O memorial se constitui a peça de resistência apresentada à Comissão Especial Avaliadora, constituída para aferir os requisitos de promoção ao cargo máximo da carreira docente no sistema universitário federal, da professora Mônica Castagna Molina. Os outros requisitos são os títulos ponderáveis acumulados no percurso acadêmico da professora. Esses elementos em conjunto e mais a defesa em sessão pública completam o rito.

Devo dizer, na qualidade de membro presidente da Comissão Especial – os demais membros designados por ato da direção da Faculdade UnB Planaltina, homologado pelo Conselho da unidade foram o professor João Ferreira Oliveira da UFG, a professora Sônia Maria Pessoa Pereira Bergamasco, da UNICAMP, professora Georgina Negrão Kalife Cordeiro, da UFPA, mas que não compareceu à sessão pública, a professora Maria de Fátima Almeida Martins, da UFMG, suplente, mas que arguiu e avaliou e o professor Marcelo Ximenes A. Bizerril, da UnB Planaltina, suplente interno que arguiu e avaliou. Todos e todas professores titulares.

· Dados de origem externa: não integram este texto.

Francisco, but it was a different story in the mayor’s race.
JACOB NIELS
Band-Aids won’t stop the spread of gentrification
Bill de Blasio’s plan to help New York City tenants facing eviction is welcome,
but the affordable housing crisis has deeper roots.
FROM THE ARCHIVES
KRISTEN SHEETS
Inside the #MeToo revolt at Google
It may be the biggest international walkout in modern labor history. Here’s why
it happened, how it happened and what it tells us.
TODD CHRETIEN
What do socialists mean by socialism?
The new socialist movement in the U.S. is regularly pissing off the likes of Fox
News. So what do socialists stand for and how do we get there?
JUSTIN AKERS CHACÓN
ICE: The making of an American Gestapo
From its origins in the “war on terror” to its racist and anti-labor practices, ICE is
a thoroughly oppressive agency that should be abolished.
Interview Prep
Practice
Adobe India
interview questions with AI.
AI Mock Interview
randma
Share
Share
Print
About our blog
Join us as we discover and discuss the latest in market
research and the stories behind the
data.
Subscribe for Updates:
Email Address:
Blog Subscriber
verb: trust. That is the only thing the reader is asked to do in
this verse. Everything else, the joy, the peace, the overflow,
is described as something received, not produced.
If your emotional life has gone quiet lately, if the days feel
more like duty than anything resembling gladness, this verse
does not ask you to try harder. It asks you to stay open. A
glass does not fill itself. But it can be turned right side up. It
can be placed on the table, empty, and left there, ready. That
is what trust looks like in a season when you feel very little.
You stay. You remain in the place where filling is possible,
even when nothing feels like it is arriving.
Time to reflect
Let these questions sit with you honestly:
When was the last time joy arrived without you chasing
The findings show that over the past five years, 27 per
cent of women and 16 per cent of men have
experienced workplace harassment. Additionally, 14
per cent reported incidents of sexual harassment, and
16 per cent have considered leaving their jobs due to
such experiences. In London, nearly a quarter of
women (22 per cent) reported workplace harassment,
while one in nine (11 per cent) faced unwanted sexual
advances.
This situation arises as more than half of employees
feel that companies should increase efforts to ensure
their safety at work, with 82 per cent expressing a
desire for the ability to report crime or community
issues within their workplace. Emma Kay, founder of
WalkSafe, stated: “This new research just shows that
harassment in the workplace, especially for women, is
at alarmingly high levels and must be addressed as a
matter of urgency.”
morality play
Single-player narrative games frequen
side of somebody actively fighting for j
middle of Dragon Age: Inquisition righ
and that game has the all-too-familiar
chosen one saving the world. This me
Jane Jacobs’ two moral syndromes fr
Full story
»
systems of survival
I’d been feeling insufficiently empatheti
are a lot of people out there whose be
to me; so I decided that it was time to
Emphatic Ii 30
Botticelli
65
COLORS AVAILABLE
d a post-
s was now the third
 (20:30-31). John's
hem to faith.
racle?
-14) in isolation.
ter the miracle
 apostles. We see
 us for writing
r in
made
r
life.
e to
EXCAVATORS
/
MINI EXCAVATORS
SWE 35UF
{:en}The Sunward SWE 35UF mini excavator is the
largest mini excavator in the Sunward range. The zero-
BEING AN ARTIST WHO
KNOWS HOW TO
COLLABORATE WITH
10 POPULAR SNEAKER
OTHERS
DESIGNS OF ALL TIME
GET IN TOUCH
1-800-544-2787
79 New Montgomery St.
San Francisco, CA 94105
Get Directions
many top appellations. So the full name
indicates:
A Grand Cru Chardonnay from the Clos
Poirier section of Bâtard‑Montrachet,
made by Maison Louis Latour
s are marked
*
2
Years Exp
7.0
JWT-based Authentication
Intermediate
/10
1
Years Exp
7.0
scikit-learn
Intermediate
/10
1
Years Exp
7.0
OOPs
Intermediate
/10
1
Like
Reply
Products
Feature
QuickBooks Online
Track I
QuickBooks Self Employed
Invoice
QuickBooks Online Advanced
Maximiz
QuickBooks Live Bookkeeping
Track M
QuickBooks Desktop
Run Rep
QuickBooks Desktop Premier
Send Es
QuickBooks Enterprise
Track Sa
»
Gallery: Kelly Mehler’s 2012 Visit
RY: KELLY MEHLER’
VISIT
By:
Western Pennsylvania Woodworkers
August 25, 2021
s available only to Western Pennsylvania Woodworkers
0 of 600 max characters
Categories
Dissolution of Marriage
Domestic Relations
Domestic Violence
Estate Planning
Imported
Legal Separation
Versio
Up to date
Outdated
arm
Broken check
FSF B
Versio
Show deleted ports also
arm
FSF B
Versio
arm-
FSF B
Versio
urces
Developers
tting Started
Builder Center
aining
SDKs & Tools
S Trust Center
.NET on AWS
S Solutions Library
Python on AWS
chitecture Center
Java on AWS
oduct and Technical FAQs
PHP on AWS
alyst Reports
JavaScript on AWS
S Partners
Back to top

A sessão pública aconteceu no auditório Cora Coralina da FUP/UnB, tomado por alunos e alunas, colegas e representações de movimentos sociais do campo, que acompanharam a mística prévia ao ato acadêmico formal e que aplaudiram o momento final quando se proclamou o resultado de aprovação, com a docente obtendo a nota máxima, 10 (https://www.youtube.com/watch?v=zv0r89irCSI).

O memorial acadêmico de Mônica Castagna Molina constitui-se como uma narrativa político-intelectual profundamente vinculada às lutas sociais do campo brasileiro e à construção de uma universidade comprometida com os sujeitos coletivos historicamente excluídos da produção do conhecimento. Seu núcleo fundante repousa na articulação entre experiência militante, reflexão teórica e ação institucional, compreendendo a universidade não como espaço neutro de elaboração científica, mas como território de disputa política, epistemológica e pedagógica. Desde as primeiras páginas do memorial, Mônica define os eixos estruturantes de sua trajetória: os sujeitos coletivos de direito, a reforma agrária, as políticas públicas e a formação de educadores, todos atravessados pela convicção de que os povos do campo devem ser protagonistas da construção do conhecimento sobre si mesmos e sobre seus territórios.

A narrativa demonstra que essa compreensão não emerge apenas de uma elaboração acadêmica posterior, mas se forma no entrecruzamento entre diferentes matrizes de formação. A experiência familiar marcada pela ética da solidariedade, a vinculação às pastorais cristãs, a militância sindical e a atuação junto aos movimentos sociais, especialmente o MST. O memorial evidencia que a construção da Educação do Campo como área de conhecimento nasce precisamente dessa convergência entre luta social e produção intelectual. Não se trata, portanto, de um campo acadêmico surgido exclusivamente das universidades, mas de uma elaboração produzida em diálogo orgânico com os movimentos camponeses, que tensionaram os modos tradicionais de produção científica e exigiram novos referenciais epistemológicos.

Nesse processo, reconhece Mônica, no memorial, a influência da concepção de O Direito Achado na Rua à qual ela atribui condição decisiva. Ainda durante a graduação em Direito na PUC-Campinas, Mônica entra em contato com essa escola crítica do pensamento jurídico, que lhe oferece instrumentos teóricos para superar a visão legalista e elitista predominante na formação jurídica tradicional. O memorial explicita que a principal herança recebida desse campo teórico foi a distinção entre Direito e Lei, compreendendo o direito como expressão das lutas sociais e da “legítima organização social da liberdade”. A categoria de sujeitos coletivos de direito, central em O Direito Achado na Rua, torna-se fundamento permanente de sua trajetória intelectual e política. É ela que permitirá compreender os movimentos sociais do campo não como destinatários passivos de políticas públicas, mas como sujeitos produtores de direitos, saberes e transformações sociais.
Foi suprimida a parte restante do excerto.